Thursday, July 24, 2008

Today in History: O. Henry leaves prison, launches literary career

Here's an interesting historical footnote for the literary minded among you; today's the anniversary of the release from prison of one of Texas' great short story writers:
July 24 - O. Henry is released from prison on this day in 1901. William Sydney Porter, otherwise known as O. Henry, is released from prison ... after serving three years ... for embezzlement from a bank in Austin, Texas.

To escape imprisonment, Porter had fled the authorities and hidden in Honduras, but returned when his wife, still in the U.S., was diagnosed with a terminal illness. He went to jail and began writing stories to support his young daughter while he was in prison.

After his release, Porter moved to New York and worked for New York World, writing one short story a week from 1903 to 1906. In 1904, his first story collection, Cabbages and Kings, was published. His second, The Four Million (1906), contained one of his most beloved stories, The Gift of the Magi, about a poor couple who each sacrifice their most valuable possession to buy a gift for the other.

Additional collections appeared in 1906 and 1907, and two collections a year were published in 1908 until his death in 1910. He specialized in stories about everyday people, often ending with an unexpected twist.
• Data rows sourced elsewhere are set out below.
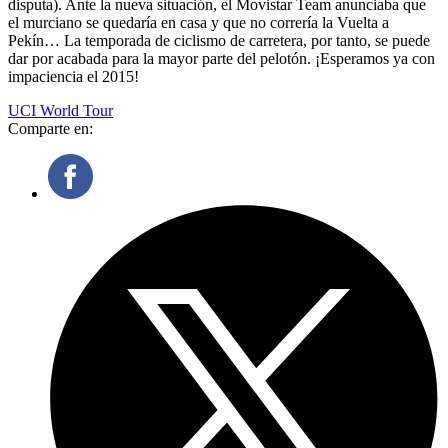
disputa). Ante la nueva situación, el Movistar Team anunciaba que
el murciano se quedaría en casa y que no correría la Vuelta a
Pekín… La temporada de ciclismo de carretera, por tanto, se puede
dar por acabada para la mayor parte del pelotón. ¡Esperamos ya con
impaciencia el 2015!
UCI World Tour
Comparte en:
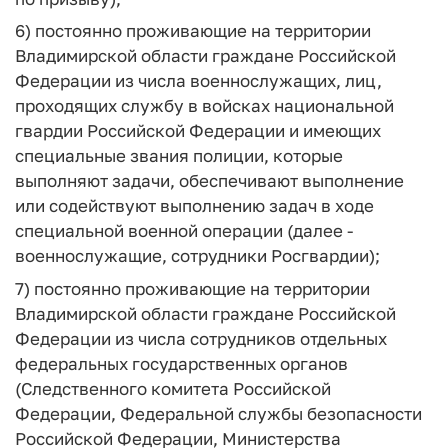
6) постоянно проживающие на территории
Владимирской области граждане Российской
Федерации из числа военнослужащих, лиц,
проходящих службу в войсках национальной
гвардии Российской Федерации и имеющих
специальные звания полиции, которые
выполняют задачи, обеспечивают выполнение
или содействуют выполнению задач в ходе
специальной военной операции (далее -
военнослужащие, сотрудники Росгвардии);
7) постоянно проживающие на территории
Владимирской области граждане Российской
Федерации из числа сотрудников отдельных
федеральных государственных органов
(Следственного комитета Российской
Федерации, Федеральной службы безопасности
Российской Федерации, Министерства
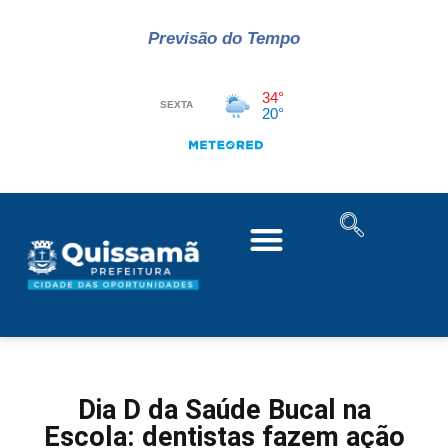
Previsão do Tempo
Dia D da Saúde Bucal na
Escola: dentistas fazem ação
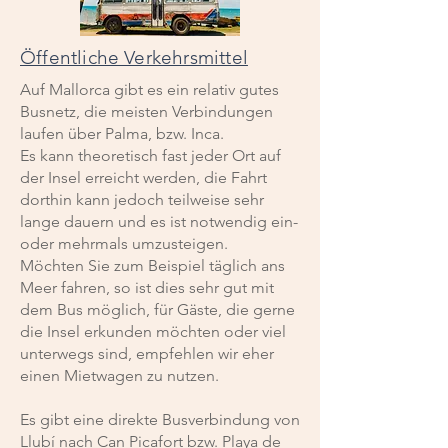
Öffentliche Verkehrsmittel
Auf Mallorca gibt es ein relativ gutes
Busnetz, die meisten Verbindungen
laufen über Palma, bzw. Inca.
Es kann theoretisch fast jeder Ort auf
der Insel erreicht werden, die Fahrt
dorthin kann jedoch teilweise sehr
lange dauern und es ist notwendig ein-
oder mehrmals umzusteigen.
Möchten Sie zum Beispiel täglich ans
Meer fahren, so ist dies sehr gut mit
dem Bus möglich, für Gäste, die gerne
die Insel erkunden möchten oder viel
unterwegs sind, empfehlen wir eher
einen Mietwagen zu nutzen.
Es gibt eine direkte Busverbindung von
Llubí nach Can Picafort bzw. Playa de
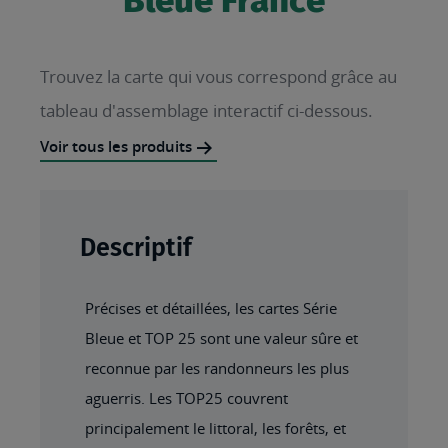
Bleue France
Trouvez la carte qui vous correspond grâce au
tableau d'assemblage interactif ci-dessous.
Voir tous les produits
Descriptif
Précises et détaillées, les cartes Série
Bleue et TOP 25 sont une valeur sûre et
reconnue par les randonneurs les plus
aguerris. Les TOP25 couvrent
principalement le littoral, les forêts, et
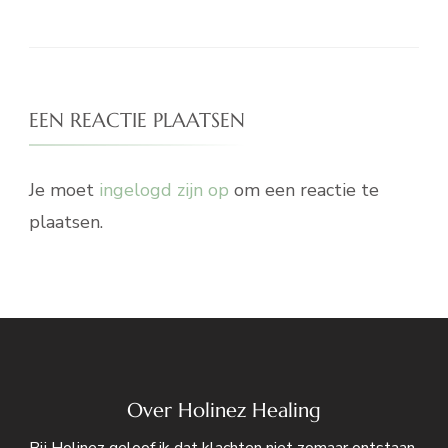
EEN REACTIE PLAATSEN
Je moet
ingelogd zijn op
om een reactie te
plaatsen.
Over Holinez Healing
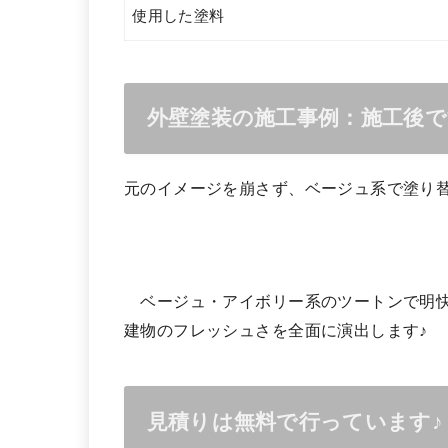
使用した塗料
外壁塗装の施工事例：施工後
元のイメージを崩さず、ベージュ系で塗り
ベージュ・アイボリー系のツートンで明快
建物のフレッシュさを全面に演出します♪
見積りは無料で行っています♪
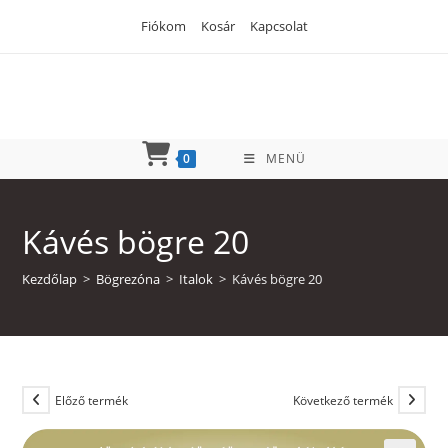
Skip
Fiókom
Kosár
Kapcsolat
to
content
0
MENÜ
Kávés bögre 20
Kezdőlap
>
Bögrezóna
>
Italok
>
Kávés bögre 20
Előző termék
Következő termék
Despite the enormous popularity of the nearly 300 stories he published, he led a difficult life, struggling with financial problems and alcoholism until his death in 1910.
Via Focus News Agency.


Anonymous said...

P.S. Ruckman, Jr. said...

Great post. I don't feel so all alone anymore!

I don't know if any more dead people will be pardoned. But it seems to me O. Henry should make that short list.

Anonymous said...

To pardon someone you should have a clear understanding of the crime and an iota of compassion. Our current leadership lacks both.